Oliver Hart was born in London in October 9, 1948. His parents were both doctors. His mother was a gynecologist at a time when women doctors in the U.K. were relatively uncommon; she was a German-born Jew, who had left Germany in 1933 just after Hitler came to power. His father was an epidemiologist of some distinction whose particular interest was TB. He also was one of the key players in the 1948 Streptomycin trial, which put randomized control trials on the map. He came from a long-standing Anglo-Jewish family.
Oliver lived in comfortable but by no means luxurious middle class circumstances in the Hampstead area. He was an only child. His parents had had a son about a year before who died a few hours after being born, and so his arrival was particularly welcome. Perhaps because of this he indicates his parents were quite protective. His father was 48 when he was born – very old for a father at the time – but he lived to 106. His mother died at 93. He had a close and loving relationship with both of them.
King’s College Cambridge education
At age 17, I was admitted to King’s College Cambridge. I had hoped to win some sort of scholarship, which although not worth much was prestigious and guaranteed that one’s name was memorialized on a wall at my school. But that did not happen. The senior tutor at King’s at the time thought that I would be better off not continuing with mathematics – that was for “Rolls-Royces,” I recall him saying – but, stubborn as ever, I ignored his advice and spent the next three years studying for a mathematics degree, which given the Cambridge system meant doing nothing but mathematics.
King’s was an exciting place to be in the late 1960s. The students were a gifted group. Among the people I knew well in my class, either then or later, were Mervyn King (later to be Governor of the Bank of England), Martyn Poliakoff (a cousin of mine, and a distinguished chemist and foreign secretary of the Royal Society), Ben Friedman (a colleague now in the Harvard economics department), and Tony Judt (the historian, who sadly is no longer with us). Unfortunately, King’s was all male at the time, which postponed my feeling comfortable with women even further.
I graduated at a time of student rebellion and the idea of a job did not seem attractive. The answer was, of course, further study. But in what?
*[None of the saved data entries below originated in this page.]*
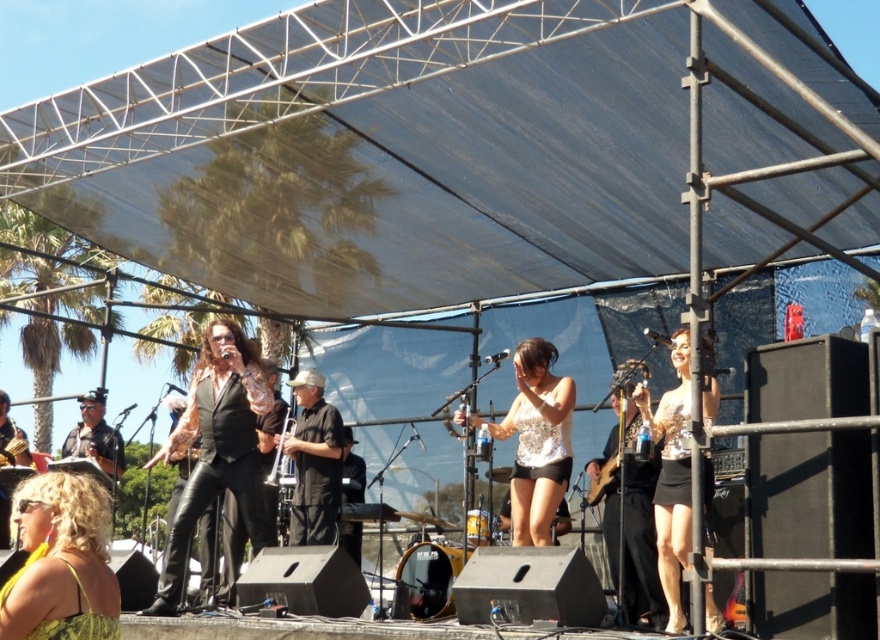 Question: Which point appears closest to the camera in this image?

Choices:
 (A) (280, 461)
 (B) (306, 406)
 (C) (552, 442)
 (D) (624, 442)

Answer: (D)

Question: Which point is farther from the camera taking this photo?

Choices:
 (A) (665, 396)
 (B) (523, 524)
 (C) (628, 429)

Answer: (C)

Question: Can you confirm if yellow-green fabric dress at lower left is positioned below silver metallic trumpet at center?

Choices:
 (A) no
 (B) yes

Answer: (B)

Question: Which object appears closest to the camera in this image?

Choices:
 (A) metallic gold guitar at center
 (B) yellow-green fabric dress at lower left
 (C) silver sequined dress at center
 (D) silver metallic trumpet at center

Answer: (B)

Question: In this image, where is silver sequined dress at center located relative to metallic gold guitar at center?

Choices:
 (A) below
 (B) above

Answer: (B)

Question: Can you confirm if yellow-green fabric dress at lower left is positioned above silver metallic trumpet at center?

Choices:
 (A) no
 (B) yes

Answer: (A) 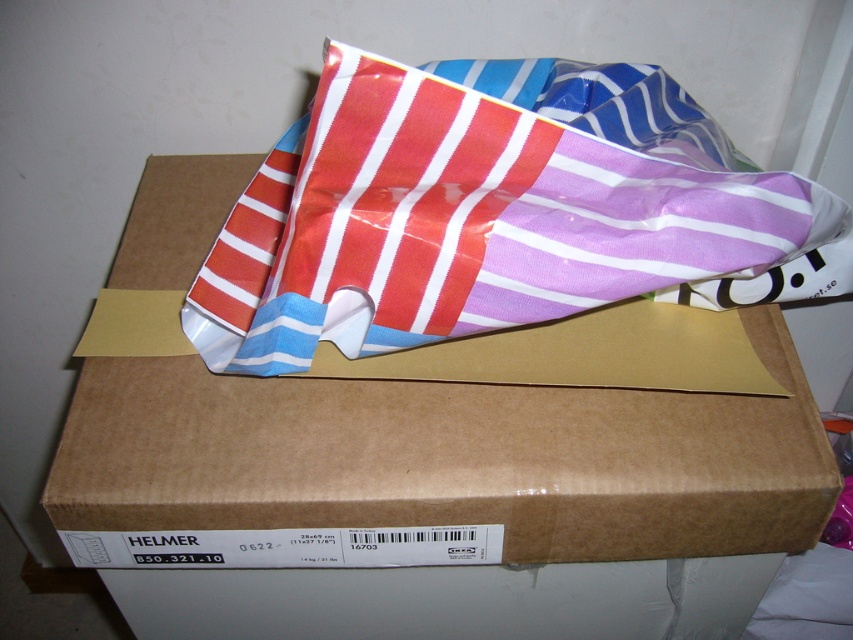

People told me that mathematics was being used in economics, and I had a second reason for choosing that field. I was quite left-wing at the time and liked to argue about politics. But I found that at some point my fellow-debaters brought in some consideration like the balance of payments and at this point I lost the argument. Clearly I had to learn something about this field.
So study in economics it was, and I applied and was admitted to a master’s program at Warwick University. Economics was refreshingly different. Since it was still a relatively new field, one felt that the frontiers were not that far away (this is less true nearly fifty years later). Names and dates were thrown around all the time. I liked this and felt an immediate affinity with the subject. I learned macroeconomics from Dick Sargent, international economics from John Williamson, and mathematical economics from Richard Clarke (who sadly died young). Some of the mathematics that had seemed very dry seemed much less so when I saw how it could tie in with the world.
Princeton Graduate Program
In my second year I started to think about what to do next. John Williamson, who had a Ph.D. from Princeton, encouraged me to consider graduate work in the U.S. I had worked in New York for a few weeks in the summer of 1970 and toured some of the country with a friend by Greyhound bus, and the idea of spending more time there was appealing. So I decided to apply. In those days I was not very well organized and by the time I put in my applications it was close to the deadline, and, by bad luck, a postal/mail strike in the U.K. had just started. In those days there was not much alternative to regular mail and so my applications were destined to languish for weeks.
But then John Williamson made a wonderful suggestion. He was going to Princeton for a few days, and he offered to take my application by hand. A few weeks later I heard – the postal strike was now over – that I had been admitted to Princeton and offered a decent financial package. I also received responses to my snail (almost literally)-mail applications. I think that I was admitted by Penn but I was rejected by MIT, Harvard, and Yale.
So in September 1971 I arrived in Princeton. I remember immediately liking the place. Yes, it was mock Oxbridge, but it was also beautiful. And I liked the steamy, hot weather. It made such a change from the almost non-existent summer in England (global warming has changed things a bit). As soon as classes started I also realized that the Princeton canvas was bigger than what I had experienced before in economics. There were many more fields covered, the faculty was larger and more diverse. It was exciting.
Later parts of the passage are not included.